Reproduce the lines below verbatim. Pictures are to be omitted.

(Saved data entries)
"""
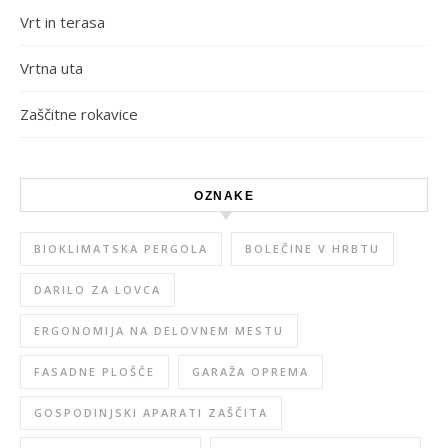
Vrt in terasa
Vrtna uta
Zaščitne rokavice
OZNAKE
BIOKLIMATSKA PERGOLA
BOLEČINE V HRBTU
DARILO ZA LOVCA
ERGONOMIJA NA DELOVNEM MESTU
FASADNE PLOŠČE
GARAŽA OPREMA
GOSPODINJSKI APARATI ZAŠČITA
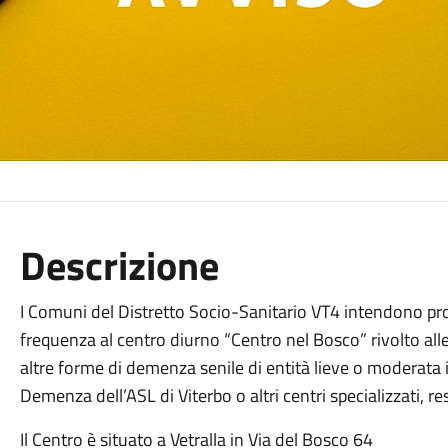
Descrizione
I Comuni del Distretto Socio-Sanitario VT4 intendono proc
frequenza al centro diurno “Centro nel Bosco” rivolto al
altre forme di demenza senile di entità lieve o moderata i
Demenza dell’ASL di Viterbo o altri centri specializzati, re
Il Centro è situato a Vetralla in Via del Bosco 64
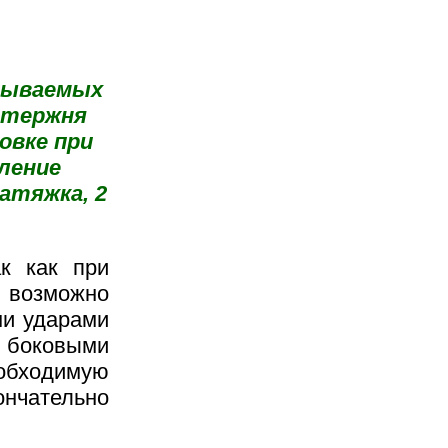
епываемых
стержня
овке при
ление
атяжка, 2
ак как при
 возможно
ми ударами
м боковыми
обходимую
нчательно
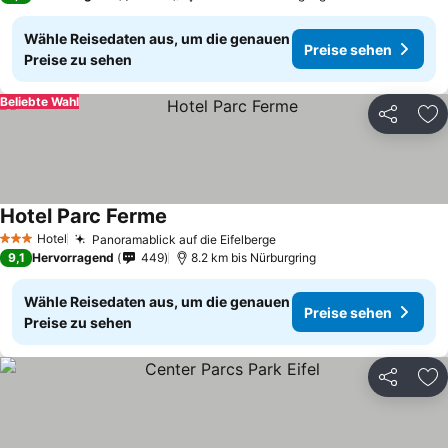
Wähle Reisedaten aus, um die genauen
Preise sehen
Preise zu sehen
Beliebte Wahl
Teilen
Zu
Hotel Parc Ferme
Hotel
Panoramablick auf die Eifelberge
3 Sterne
9,1
Hervorragend
449
8.2 km bis Nürburgring
Wähle Reisedaten aus, um die genauen
Preise sehen
Preise zu sehen
Teilen
Zu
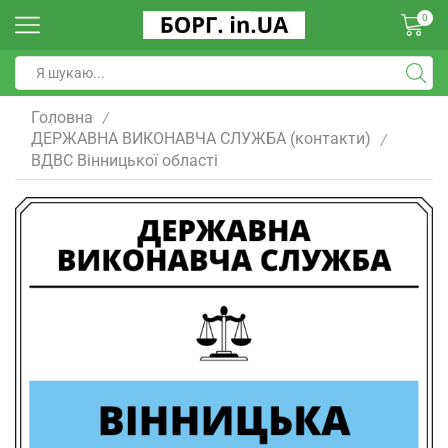
0
Головна
/
ДЕРЖАВНА ВИКОНАВЧА СЛУЖБА (контакти)
/
ВДВС Вінницької області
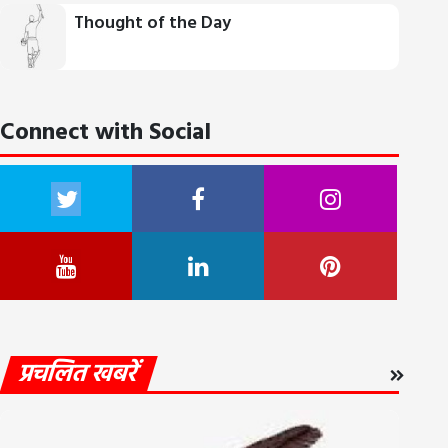
Thought of the Day
Connect with Social
प्रचलित खबरें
"""
> **The completed task**
Vrt in terasa
Vrtna uta
Zaščitne rokavice
OZNAKE
BIOKLIMATSKA PERGOLA
BOLEČINE V HRBTU
DARILO ZA LOVCA
ERGONOMIJA NA DELOVNEM MESTU
FASADNE PLOŠČE
GARAŽA OPREMA
GOSPODINJSKI APARATI ZAŠČITA
Descrizione
I Comuni del Distretto Socio-Sanitario VT4 intendono proc
frequenza al centro diurno “Centro nel Bosco” rivolto al
altre forme di demenza senile di entità lieve o moderata i
Demenza dell’ASL di Viterbo o altri centri specializzati, re
Il Centro è situato a Vetralla in Via del Bosco 64
епываемых
стержня
овке при
ление
атяжка, 2
ак как при
 возможно
ми ударами
м боковыми
обходимую
нчательно
Wähle Reisedaten aus, um die genauen
Preise sehen
Preise zu sehen
Beliebte Wahl
Teilen
Zu
Hotel Parc Ferme
Hotel
Panoramablick auf die Eifelberge
3 Sterne
9,1
Hervorragend
449
8.2 km bis Nürburgring
Wähle Reisedaten aus, um die genauen
Preise sehen
Preise zu sehen
Teilen
Zu
0
Головна
/
ДЕРЖАВНА ВИКОНАВЧА СЛУЖБА (контакти)
/
ВДВС Вінницької області
Thought of the Day
Connect with Social
प्रचलित खबरें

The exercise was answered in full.